● What to produce
Write out each line exactly, starting with the one containing "giáo dục mầm non, Thiết bị giáo dục mẫu giáo." and stopping after the last line of the listing below.

● Data
===
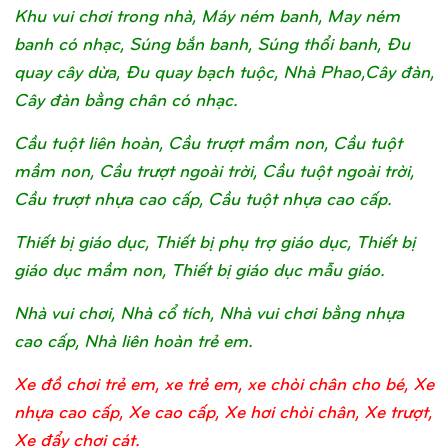
Khu vui chơi trong nhà, Máy ném banh, May ném
banh có nhạc, Súng bắn banh, Súng thổi banh, Đu
quay cây dừa, Đu quay bạch tuộc, Nhà Phao,Cây đàn,
Cây đàn bằng chân có nhạc.
Cầu tuột liên hoàn, Cầu trượt mầm non, Cầu tuột
mầm non, Cầu trượt ngoài trời, Cầu tuột ngoài trời,
Cầu trượt nhựa cao cấp, Cầu tuột nhựa cao cấp.
Thiết bị giáo dục, Thiết bị phụ trợ giáo dục, Thiết bị
giáo dục mầm non, Thiết bị giáo dục mẫu giáo.
Nhà vui chơi, Nhà cổ tích, Nhà vui chơi bằng nhựa
cao cấp, Nhà liên hoàn trẻ em.
Xe đồ chơi trẻ em, xe trẻ em, xe chòi chân cho bé, Xe
nhựa cao cấp, Xe cao cấp, Xe hơi chòi chân, Xe trượt,
Xe đẩy chơi cát.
===
● Task solution
giáo dục mầm non, Thiết bị giáo dục mẫu giáo.
Nhà vui chơi, Nhà cổ tích, Nhà vui chơi bằng nhựa
cao cấp, Nhà liên hoàn trẻ em.
Xe đồ chơi trẻ em, xe trẻ em, xe chòi chân cho bé, Xe
nhựa cao cấp, Xe cao cấp, Xe hơi chòi chân, Xe trượt,
Xe đẩy chơi cát.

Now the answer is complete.